:: DATA FOR THIS EXERCISE ::

········

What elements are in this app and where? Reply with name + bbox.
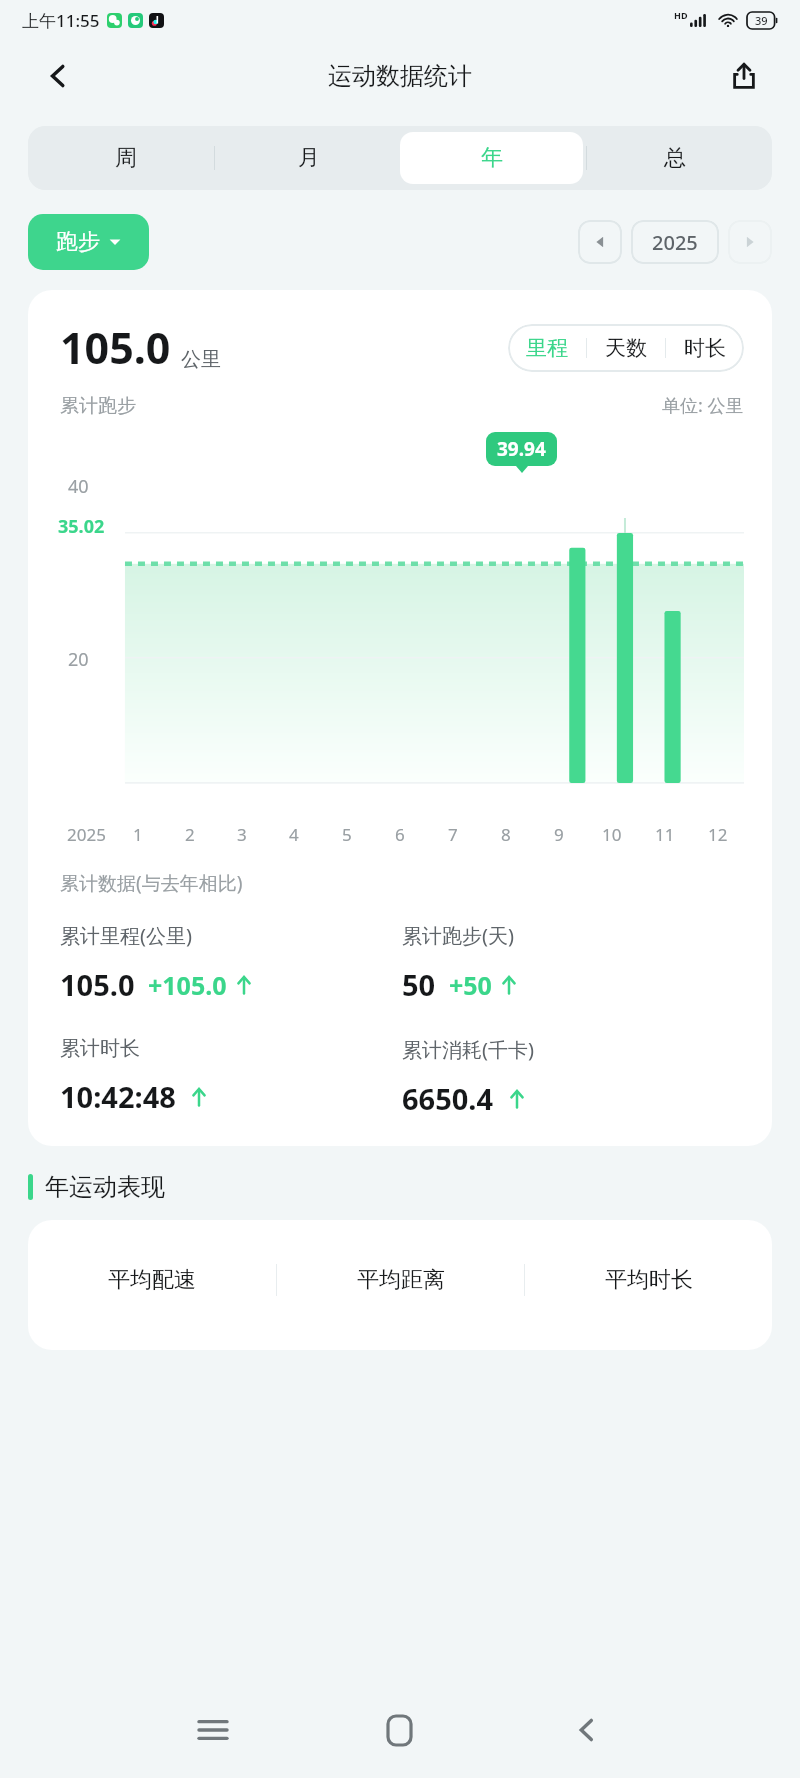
button[interactable]: 天数 <box>587 324 665 372</box>
staticText: 平均时长 <box>605 1266 693 1294</box>
staticText: 4 <box>289 823 299 846</box>
staticText: 公里 <box>181 347 221 372</box>
staticText: 12 <box>708 823 728 846</box>
staticText: 上午11:55 <box>22 9 100 32</box>
staticText: 105.0 <box>60 318 171 377</box>
staticText: 2025 <box>67 823 106 846</box>
staticText: 单位: 公里 <box>662 393 744 418</box>
staticText: 5 <box>342 823 352 846</box>
staticText: 6650.4 <box>402 1079 494 1118</box>
staticText: 运动数据统计 <box>328 61 472 91</box>
staticText: 累计跑步 <box>60 394 136 418</box>
button[interactable]: Recent apps <box>120 1682 306 1778</box>
staticText: 6 <box>395 823 405 846</box>
staticText: +50 <box>449 968 492 1002</box>
staticText: 平均配速 <box>108 1266 196 1294</box>
staticText: 2025 <box>652 229 698 256</box>
button[interactable]: 2025 <box>631 220 719 264</box>
button[interactable]: Share <box>720 52 768 100</box>
staticText: 9 <box>554 823 564 846</box>
staticText: +105.0 <box>148 968 227 1002</box>
staticText: 35.02 <box>58 514 105 539</box>
staticText: 周 <box>115 144 137 172</box>
button[interactable]: Home <box>306 1682 493 1778</box>
staticText: 平均距离 <box>357 1266 445 1294</box>
staticText: 里程 <box>526 335 568 361</box>
staticText: 10 <box>602 823 622 846</box>
button[interactable]: 总 <box>583 132 766 184</box>
staticText: 39 <box>755 13 768 28</box>
staticText: 累计数据(与去年相比) <box>60 870 243 896</box>
staticText: 累计时长 <box>60 1036 140 1061</box>
staticText: 月 <box>298 144 320 172</box>
staticText: 时长 <box>684 335 726 361</box>
staticText: 年 <box>481 144 503 172</box>
staticText: 40 <box>68 474 89 499</box>
staticText: 1 <box>133 823 143 846</box>
staticText: 累计消耗(千卡) <box>402 1036 534 1063</box>
button[interactable]: 月 <box>217 132 400 184</box>
staticText: 10:42:48 <box>60 1077 176 1116</box>
staticText: 105.0 <box>60 965 135 1004</box>
staticText: 累计里程(公里) <box>60 922 192 949</box>
staticText: 20 <box>68 647 89 672</box>
button[interactable]: Next year <box>728 220 772 264</box>
staticText: HD <box>674 9 688 21</box>
staticText: 天数 <box>605 335 647 361</box>
staticText: 跑步 <box>56 228 100 256</box>
staticText: 8 <box>501 823 511 846</box>
button[interactable]: 时长 <box>666 324 744 372</box>
staticText: 总 <box>664 144 686 172</box>
staticText: 11 <box>655 823 675 846</box>
button[interactable]: 周 <box>34 132 217 184</box>
staticText: 50 <box>402 965 436 1004</box>
staticText: 39.94 <box>497 436 546 462</box>
button[interactable]: Previous year <box>578 220 622 264</box>
button[interactable]: 年 <box>400 132 583 184</box>
staticText: 7 <box>448 823 458 846</box>
button[interactable]: 跑步 <box>28 214 149 270</box>
staticText: 3 <box>237 823 247 846</box>
button[interactable]: 里程 <box>508 324 586 372</box>
staticText: 2 <box>185 823 195 846</box>
button[interactable]: Back <box>493 1682 680 1778</box>
staticText: 累计跑步(天) <box>402 922 514 949</box>
staticText: 年运动表现 <box>45 1172 165 1202</box>
button[interactable]: Back <box>34 52 82 100</box>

········

:: WORK REQUIRED ::
For the string "year", find every line of the material that contains it, and copy each one.

:: EXPECTED OUTPUT ::
button[interactable]: Next year <box>728 220 772 264</box>
button[interactable]: Previous year <box>578 220 622 264</box>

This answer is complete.